Line It Up: The Benefits of Seeing a Chiropractor

Keep the spine in line with restorative and preventative chiropractic maintenance.


photos by JOHN ALTDORFER

I could feel the sweat begin as my car crawled along Forbes Avenue in Oakland. It felt like I was catapulted into a twisted survival game. The object? Make it from one block to the next without taking out an oblivious pedestrian. Or two. Or 10. Everyone seemed far more interested in staring down at their iPhones than at the line of oncoming traffic about to turn them into hood ornaments.

“Tech neck. We walk around hunched over our iPhones like this, not paying attention,” a friend explains, contorting into a modern-day Quasimodo.

I realized I had seen that posture before. Well, felt it at least. Not while crossing the street, but while writing on my laptop, which is why I find myself face down on an adjustment table at Quitko Family Chiropractic.

“It’s easy to blame muscles on everything, but it is all about your posture and alignment,” says chiropractor Rich Quitko. “When you’re sitting at the desk, what’s happening? You’re leaning forward, looking down. Doing that 8, 10, 12 hours without taking breaks puts the head out of alignment and then it starts to pull on all the muscles of the neck, causing them to get very tight and go into spasm.”

Based on the sign hanging in his window, I guess I’m in good company: Relief from Headaches, Low Back Pain, Neck Pain, Shoulder Arm Pain, Hip Pain, Carpal Tunnel, Chronic Pain, Sports Injuries.  

“The crux of the treatment is to find where you are out of alignment and get that corrected so you feel better and you function better. I could massage you every single day, but until you fix the underlying cause, the pain is always going to come back,” Quitko says, rubbing BioFreeze pain relief gel into my neck and shoulders before sticking some electrode stims and ice on the tender points to relax the muscles.

Head and neck up, I’m reminded. Never bend forward at the waist. All things that immediately compromise my spine’s natural curve. “When you get chronically out of normal alignment year after year and you start to get arthritic in those joints because you are out of alignment, there becomes a point of no return. It’s rust inside of those joints, and they’re not going to move anymore,” he says.
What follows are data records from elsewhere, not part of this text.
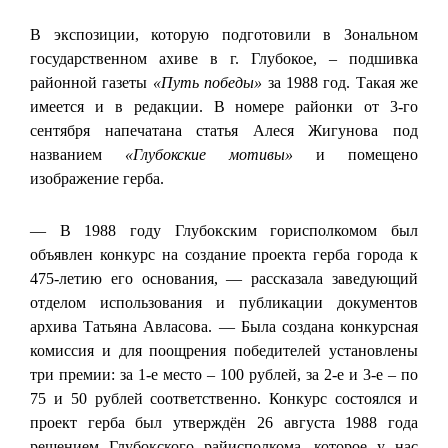
В экспозиции, которую подготовили в Зональном
государственном ахиве в г. Глубокое, – подшивка
районной газеты
«Путь победы»
за 1988 год. Такая же
имеется и в редакции. В номере районки от 3-го
сентября напечатана статья Алеся Жигунова под
названием
«Глубокские мотивы»
и помещено
изображение герба.
— В 1988 году Глубокским горисполкомом был
объявлен конкурс на создание проекта герба города к
475-летию его основания, — рассказала заведующий
отделом использования и публикации документов
архива Татьяна Авласова. — Была создана конкурсная
комиссия и для поощрения победителей установлены
три премии: за 1-е место – 100 рублей, за 2-е и 3-е – по
75 и 50 рублей соответственно. Конкурс состоялся и
проект герба был утверждён 26 августа 1988 года
решением Глубокского райисполкома, которое у нас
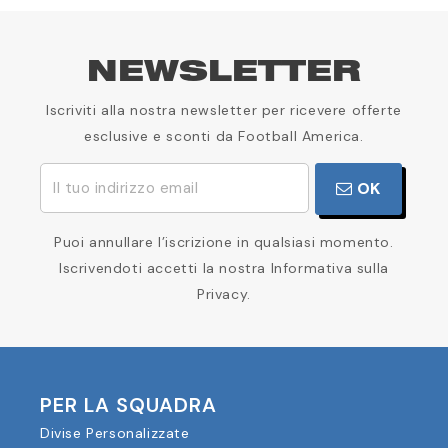
NEWSLETTER
Iscriviti alla nostra newsletter per ricevere offerte
esclusive e sconti da Football America.
OK
Puoi annullare l’iscrizione in qualsiasi momento.
Iscrivendoti accetti la nostra Informativa sulla
Privacy.
PER LA SQUADRA
Divise Personalizzate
After a few minutes, he removes the stims and begins adjusting my neck, shoulders and back to realign my bones; spinal adjusting is the main focus of the treatment to put it back in alignment, he says. I also get another reminder, said sternly with a smile, to stop hunching over my keyboard.  

“If we look at the X-rays, and you’re really out of alignment, you need to get that fixed,” he says. “If you don’t, what’s the prognosis 5, 10, 15 years down the road? It’s people of all ages, not just the elderly, that you see using canes, walkers, wheelchairs. And that’s all preventable.”   

What I noticed afterward: Taking frequent, 2-minute breaks from sitting at the computer just to move around and stretch did wonders for my cramping muscles.